Safe Node Restart for Nodes Hosting jiva-ctrl Pods¶
Service: OpenEBS Jiva iSCSI (pvek8s) First documented: 2026-05-30 PIR: pvek8s Post-Power-Outage Recovery — kubelet Volume Manager Stall and KCM Stale terminatingReplicas Linear: PGM-223
When to Use This Runbook¶
Use this runbook whenever you need to restart kubelite (or drain/taint) a node that may be hosting jiva-ctrl pods (iSCSI targets).
Why this matters: jiva-ctrl pods are iSCSI targets. When the node running them is restarted, those pods are evicted and the iSCSI target process exits. Any workload pod on another node that has an active iSCSI session to the controller will detect a TCP connection failure, enter 120-second session recovery, and — if the target does not reappear within that window — have its SCSI device go offline. The kernel's JBD2 journal then aborts and EXT4 remounts the filesystem read-only. This is a data-safe failure but requires manual recovery.
The pre-restart procedure below migrates affected workload pods before the restart, so the iSCSI sessions are already gone and there is nothing to fail over.
See jiva-ctrl-eviction-iscsi-ro-filesystem.md for recovery if the filesystem has already gone read-only.
Pre-Restart Procedure¶
Step 1 — Identify jiva-ctrl pods on the target node¶
TARGET_NODE=<node> # e.g. k8s01
kubectl --context pvek8s get pods -n openebs -o wide --no-headers | \
awk -v n="$TARGET_NODE" '/jiva.*ctrl/ && $7==n {print $1, $7}'
If the output is empty, no jiva-ctrl pods are on this node — skip to the Node Restart Procedure.
Example output:
Step 2 — Find nodes with active iSCSI sessions to those controllers¶
For each jiva-ctrl pod, check whether any node has a live iSCSI session to its controller service:
# Get the ClusterIP of each controller's service
# The service name shares the PV prefix with the ctrl pod name
kubectl --context pvek8s get svc -n openebs | grep "jiva-ctrl"
# → pvc-746b2837-...-jiva-ctrl-svc ClusterIP 10.152.183.57 ...
# → pvc-a3a7e012-...-jiva-ctrl-svc ClusterIP 10.152.183.22 ...

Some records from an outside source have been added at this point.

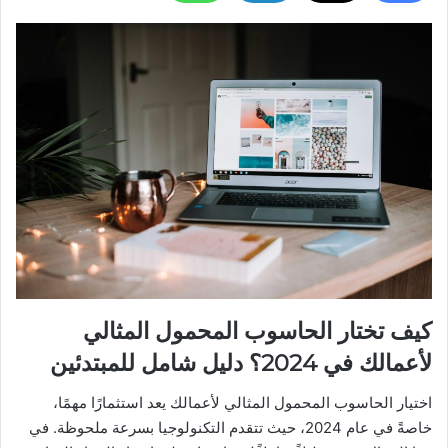
كيف تختار الحاسوب المحمول المثالي
لأعمالك في 2024؟ دليل شامل للمبتدئين
اختيار الحاسوب المحمول المثالي لأعمالك يعد استثمارًا مهمًا،
خاصةً في عام 2024، حيث تتقدم التكنولوجيا بسرعة ملحوظة. في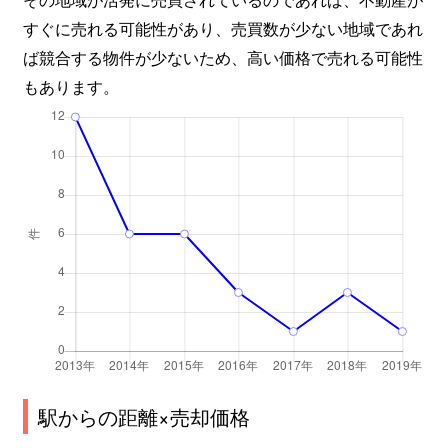
すぐに売れる可能性があり、売買数が少ない地域であれ
ば競合する物件が少ないため、高い価格で売れる可能性
もあります。
駅からの距離×売却価格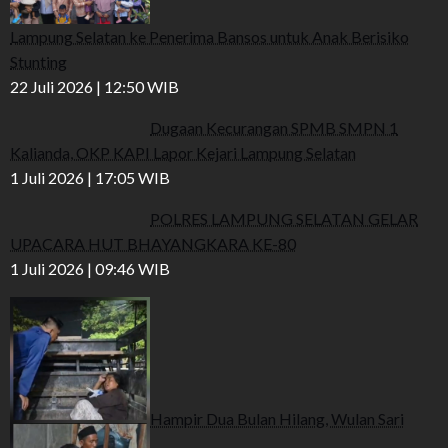
Lampung Selatan ke Penerima Bansos untuk Anak Berisiko
Stunting
22 Juli 2026 | 12:50 WIB
Dugaan Kecurangan SPMB SMPN 1
Kalianda, OKP KAPI Lapor Kejari Lampung Selatan
1 Juli 2026 | 17:05 WIB
POLRES LAMPUNG SELATAN GELAR
UPACARA HUT BHAYANGKARA KE-80
1 Juli 2026 | 09:46 WIB
Hampir Dua Bulan Hilang, Wulan Sari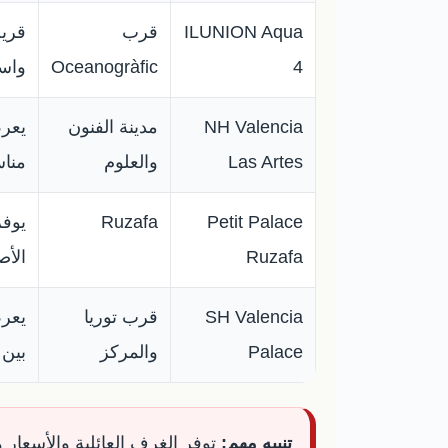
ILUNION Aqua
قرب
قريب
4
Oceanogràfic
واسع
NH Valencia
مدينة الفنون
يعرض
Las Artes
والعلوم
مناس
Petit Palace
Ruzafa
يوفر
Ruzafa
الأص
SH Valencia
قرب توريا
Palace
والمركز
بين 
تنبيه مهم:
توفر الغرف العائلية والأسعار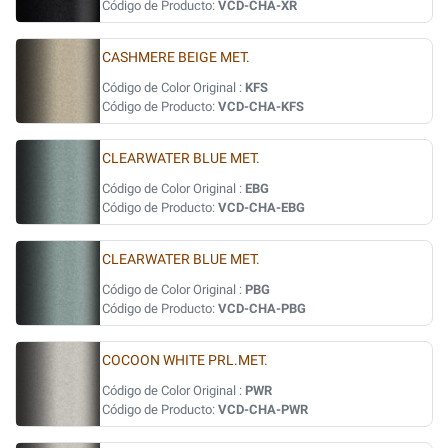
Código de Producto:
VCD-CHA-XR
CASHMERE BEIGE MET.
Código de Color Original :
KFS
Código de Producto:
VCD-CHA-KFS
CLEARWATER BLUE MET.
Código de Color Original :
EBG
Código de Producto:
VCD-CHA-EBG
CLEARWATER BLUE MET.
Código de Color Original :
PBG
Código de Producto:
VCD-CHA-PBG
COCOON WHITE PRL.MET.
Código de Color Original :
PWR
Código de Producto:
VCD-CHA-PWR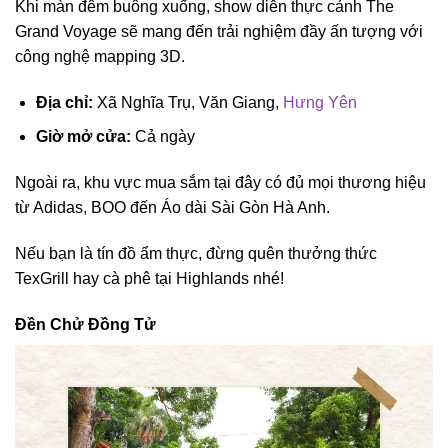
Khi màn đêm buông xuống, show diễn thực cảnh The
Grand Voyage sẽ mang đến trải nghiệm đầy ấn tượng với
công nghệ mapping 3D.
Địa chỉ:
Xã Nghĩa Trụ, Văn Giang,
Hưng Yên
Giờ mở cửa:
Cả ngày
Ngoài ra, khu vực mua sắm tại đây có đủ mọi thương hiệu
từ Adidas, BOO đến Áo dài Sài Gòn Hà Anh.
Nếu bạn là tín đồ ẩm thực, đừng quên thưởng thức
TexGrill hay cà phê tại Highlands nhé!
Đền Chử Đồng Tử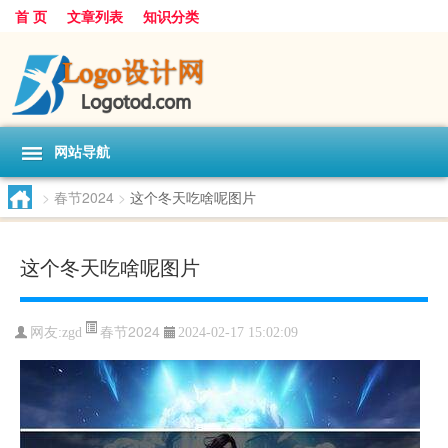
首 页
文章列表
知识分类
网站导航
>
春节2024
>
这个冬天吃啥呢图片
这个冬天吃啥呢图片
春节2024
网友:
zgd
2024-02-17 15:02:09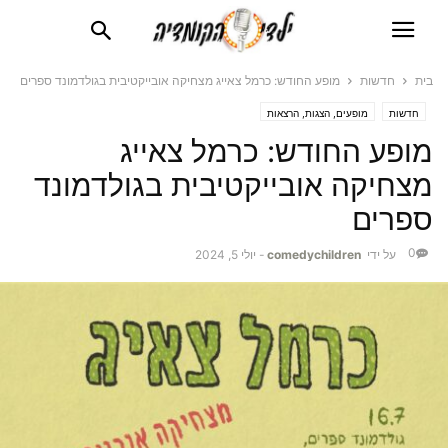
בית
חדשות
מופע החודש: כרמל צאייג מצחיקה אובייקטיבית בגולדמונד ספרים
חדשות
מופעים, הצגות, הרצאות
מופע החודש: כרמל צאייג
מצחיקה אובייקטיבית בגולדמונד
ספרים
0
על ידי
comedychildren
-
יולי 5, 2024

# Check all nodes for active sessions to those IPs
for pod in $(kubectl --context pvek8s get pods -n openebs \
-l app=openebs-jiva-csi-node -o name); do
echo "=== $pod ==="
kubectl --context pvek8s exec -n openebs "$pod" -c jiva-csi-plugin -- \
iscsiadm -m session 2>/dev/null || echo "(no sessions)"
done
Note which nodes have sessions to each controller IP. Those are the nodes hosting workload pods that must be migrated before the restart.
Step 3 — Migrate workload pods off the affected nodes¶
For each controller with active sessions on other nodes, find and delete the workload pod that holds that PVC:
# Derive the PV name from the ctrl pod name (strip -jiva-ctrl-N suffix)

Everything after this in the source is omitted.